New York Intellectuals
As The New York Intellectuals , a group of mostly of is New York coming intellectuals called, who scored in the mid-20th century to the spokesmen of the anti-Stalinist left in the US. Their influence had a decisive influence on the American literary discourse since the late 1930s . The term itself was first coined by Irving Howe in 1968 .
development
The first generation of New York Intellectuals included authors and publicists who, in the mid-1930s, in the course of bitter directional debates within the Communist Party of the USA about the attitude to the New Deal and the evaluation of the Moscow trials , later under the influence of the German-Soviet The non-aggression pact with the party leadership and the Soviet Union broke. Many of them, following Max Shachtman , turned to Trotskyism . They included Phillip Rahv and William Phillips , editors of Partisan Review , which subsequently became the main mouthpiece of the group that Howe later referred to as the New York Intellectuals : writers and literary critics such as Lionel Trilling , Mary McCarthy , Saul Bellow , Delmore Schwartz , art critics like Clement Greenberg and political theorists like Dwight McDonald . The second generation of the New York Intellectuals includes authors who came to the Partisan Review and related papers such as The New Republic in the 1940s , in particular Irving Howe, Irving Kristol , Nathan Glazer and Daniel Bell . After the Second World War and with the start of the Cold War , these authors, and with them their magazines, moved closer to the political center.

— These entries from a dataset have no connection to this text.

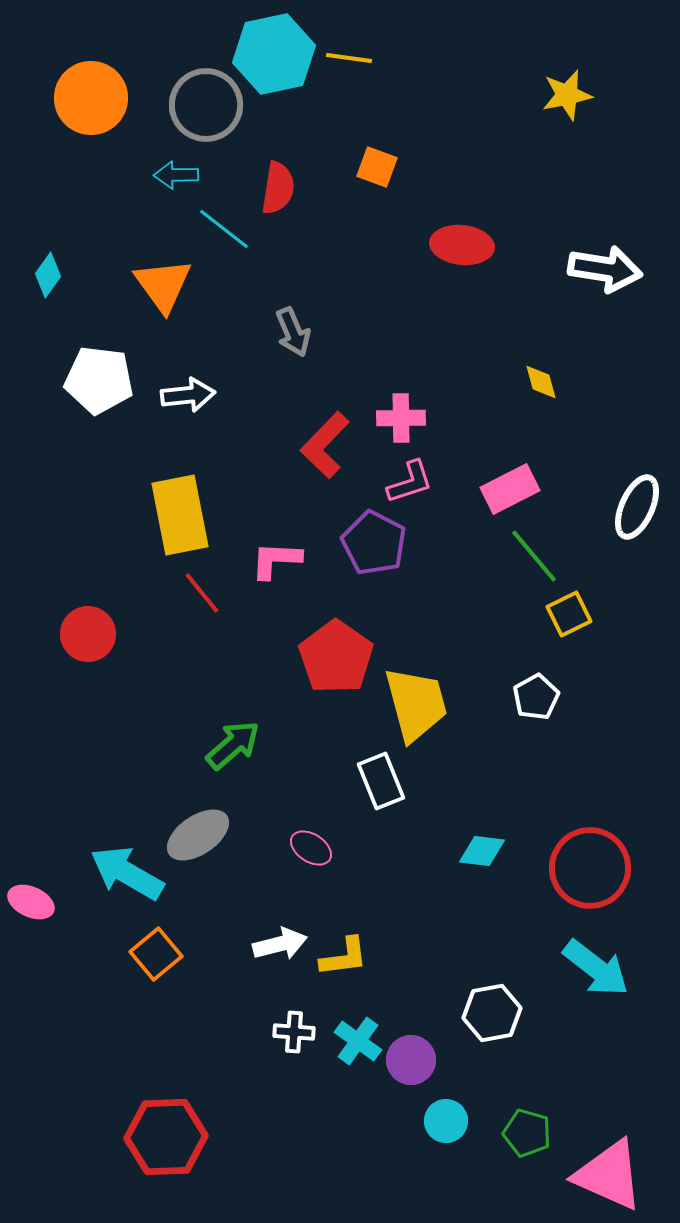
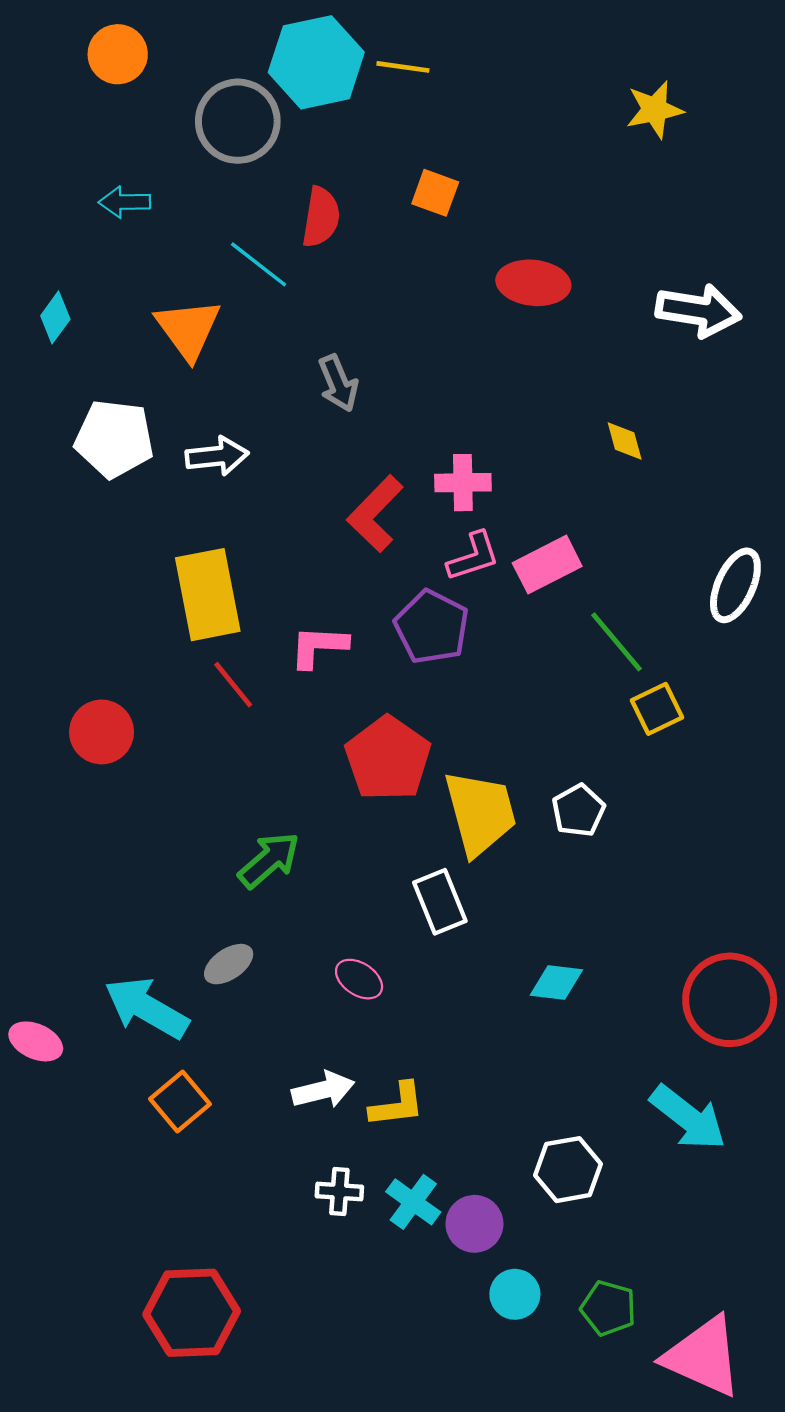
orange circle: (91, 98) -> (118, 54), moved, size x0.7
cyan arrow: (176, 175) -> (125, 202), moved
pink rectangle: (510, 489) -> (547, 565), moved
white pentagon: (536, 697) -> (578, 810), moved
gray ellipse: (198, 835) -> (229, 964), size x0.7
red circle: (590, 868) -> (730, 1000), moved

They decisively shaped so-called consensus liberalism , a concept that combined liberal traditions of the Enlightenment , individualism , Keynesianism , pragmatism , liberal-democratic internationalism ( cosmopolitanism ) and finally opposition to totalitarianism . Some of them became masterminds of neoconservatism in the 1960s, especially Irving Kristol, while others like Irving Howe represented decidedly left-wing positions until their death.
influence
The influence of the New York Intellectuals was less noticeable in daily politics and political theory than in the culture and literature of the USA. In addition to the representatives of New Criticism , a strictly formalistic and hardly political current in literary theory, it was authors like Trilling and McCarthy who ensured the canonization of American modernity . While the New Critics proceeded according to strictly formalistic criteria, the New York Intellectuals often brought up the connection between literature and politics. The decisive literary debates that were carried out in papers such as the Partisan Review from this point of view included the dispute over the award of the Bollingen Prize to the poet Ezra Pound in 1947 or the evaluation of Arthur Koestler's novel Solar Eclipse .
further reading
- Alan M. Wald: The New York Intellectuals: The Rise and Decline of the Anti-Stalinist Left from the 1930s to the 1980s . University of North Carolina Press 1987, ISBN 0-8078-4169-2
- David Laskin: Partisans: Marriage, Politics, and Betrayal Among the New York Intellectuals . University of Chicago Press 2001. ISBN 0-226-46893-3
- Neil Jumonville: Critical Crossings: The New York Intellectuals in Postwar America . University of California Press 1991. ISBN 0-520-06858-0
Individual evidence
- ↑ On this Michael Hochgeschwender : Freedom on the offensive? The Congress for Cultural Freedom and the Germans. Munich 1998, ISBN 3-486-56341-6 , pp. 68-86.